Exercise aim | In the records below, find the lines that include "Luis" and copy each.

Source material |
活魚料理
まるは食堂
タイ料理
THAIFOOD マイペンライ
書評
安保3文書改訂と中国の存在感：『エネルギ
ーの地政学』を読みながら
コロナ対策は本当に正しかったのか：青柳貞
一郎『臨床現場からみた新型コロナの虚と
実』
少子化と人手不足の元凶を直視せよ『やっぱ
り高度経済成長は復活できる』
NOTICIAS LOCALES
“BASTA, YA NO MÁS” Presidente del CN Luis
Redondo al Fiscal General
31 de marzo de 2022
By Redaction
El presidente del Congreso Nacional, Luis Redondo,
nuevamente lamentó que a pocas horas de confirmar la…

---

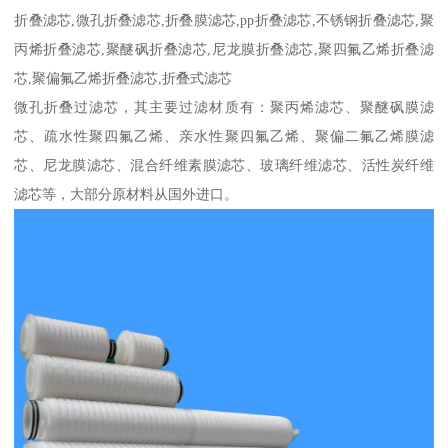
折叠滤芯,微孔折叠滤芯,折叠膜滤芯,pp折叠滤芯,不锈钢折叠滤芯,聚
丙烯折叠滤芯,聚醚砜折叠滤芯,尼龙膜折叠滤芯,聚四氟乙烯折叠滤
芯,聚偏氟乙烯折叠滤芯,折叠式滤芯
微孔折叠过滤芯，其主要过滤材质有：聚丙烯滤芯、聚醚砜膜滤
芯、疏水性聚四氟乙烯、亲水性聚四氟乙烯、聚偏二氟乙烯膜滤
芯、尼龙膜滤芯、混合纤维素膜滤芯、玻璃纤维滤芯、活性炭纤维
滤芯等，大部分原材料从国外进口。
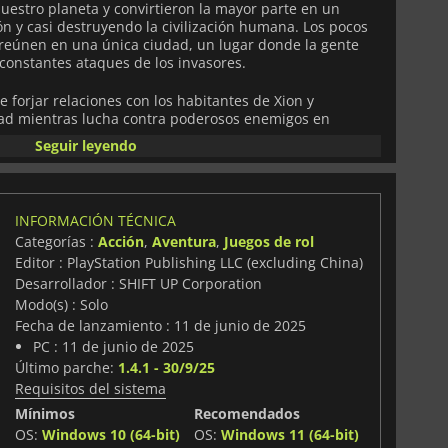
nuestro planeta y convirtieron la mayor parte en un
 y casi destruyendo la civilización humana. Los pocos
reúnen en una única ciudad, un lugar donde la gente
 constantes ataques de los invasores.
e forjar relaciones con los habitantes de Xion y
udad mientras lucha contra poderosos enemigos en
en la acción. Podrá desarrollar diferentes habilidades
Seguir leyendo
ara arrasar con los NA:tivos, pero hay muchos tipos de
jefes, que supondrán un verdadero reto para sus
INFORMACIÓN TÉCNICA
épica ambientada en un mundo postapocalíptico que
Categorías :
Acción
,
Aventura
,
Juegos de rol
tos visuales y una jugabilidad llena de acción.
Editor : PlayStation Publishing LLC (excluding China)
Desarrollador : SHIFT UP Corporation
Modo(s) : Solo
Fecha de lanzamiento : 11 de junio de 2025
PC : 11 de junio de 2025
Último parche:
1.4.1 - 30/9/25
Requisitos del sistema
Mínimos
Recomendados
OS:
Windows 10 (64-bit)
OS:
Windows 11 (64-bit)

Solution below |
“BASTA, YA NO MÁS” Presidente del CN Luis
El presidente del Congreso Nacional, Luis Redondo,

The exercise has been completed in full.